中には幻獣であるグリフォンやヒポグリフの姿もあって、期待が高まっている。ふれあいコーナーとかもあるらしい。
モフモフは正義なのだ。
うちの子、毛が短い種類ばっかりだし。と言うか、リンちゃんとスラちゃんには毛すらない。
思う存分ふわふわに身を委ねることができるのが、今から楽しみである。
「やはり女の子はこういう動物が好きなのですね」
わたしが食い入るようにヒポグリフのスケッチに見入っていると、博物館の人が話しかけてきた。
「あ、こんにちは」
「はい、こんにちは。さすが学園の生徒さんはお行儀がいい」
「いえ、そんな」
「ヒポグリフがお気に入りですかな?」
壁にはヒポグリフの雛が飼育員に抱かれている絵が掛けられている。
よほど腕のいい絵師が書いたのか、ふわふわ感がよく出ていて……涎が出そうだ。
「うちも幻獣を飼ってますけど、こういうフワフワの子は居ないので」
「ああ、生徒の所有するスレイプニールがいると聞いていましたが、あなたの?」
「はい、正確にはユミルお姉ちゃんのですけど」
街に入るにはやはり幻獣の存在がネックになる。
一応、モンスターの一種として認識されているので、前もって連絡や許可証などが必要になったのだ。

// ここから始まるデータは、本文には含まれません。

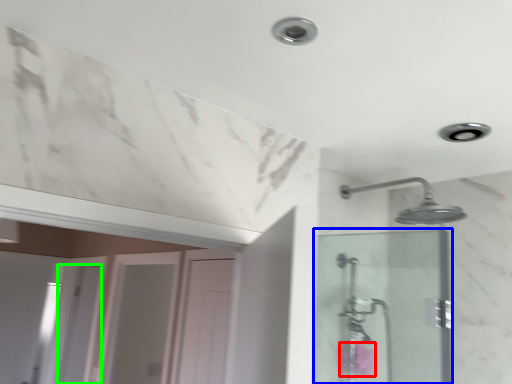 Question: Estimate the real-world distances between objects in this image. Which object is closer to flower (highlighted by a red box), screen door (highlighted by a blue box) or screen door (highlighted by a green box)?

Choices:
 (A) screen door
 (B) screen door

Answer: (A)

だからわたし達の行く先では、セイコとウララの事は知られていると思っていい。
「タルハン最強の新鋭剣士ですね。ご高名はここまで響いていますよ」
「おはずかしい」
その最強新鋭剣士は今、宿のカウンターでメイド服について熱く語っています。主にエロ方面を。
お屋敷で着てあげるのだったらいつでもいいのだけど、それで人前に出るのは少し恥ずかしい。
「今年はヒポグリフの卵が上手く孵りましてね。動物園に行けば、雛と触れ合えるはずです」
「ホント!?」
思わず敬語も忘れて、拳を握り締めてしまった。
絵を見る限り、かなり前の様だったので大人のモフモフしか堪能できないのかと思っていた分、興奮してしまった。
「本当に動物がお好きなのですね」
「うん――はい、スレイプニールのほかにもドラゴンとかいますし、スライムもいます」
「す、スライム……?」
スライムは一般的に知性がないと思われている。
実際、スラちゃんのような高位種になるまでは、意思疎通すらできないのだ。
「ドラゴンは宿の厩舎に入ってますから、見に来てくれていいですよ。基本的に大人しい子なので、触っても大丈夫です」
「それは興味深い。ぜひ伺わせてもらいましょう」
大人しくなったのは最近の話で、生まれたばかりの頃は物凄くヤンチャだったのだけど、ユミルお姉ちゃんの『しつけ』の結果、とても大人しくなったのである。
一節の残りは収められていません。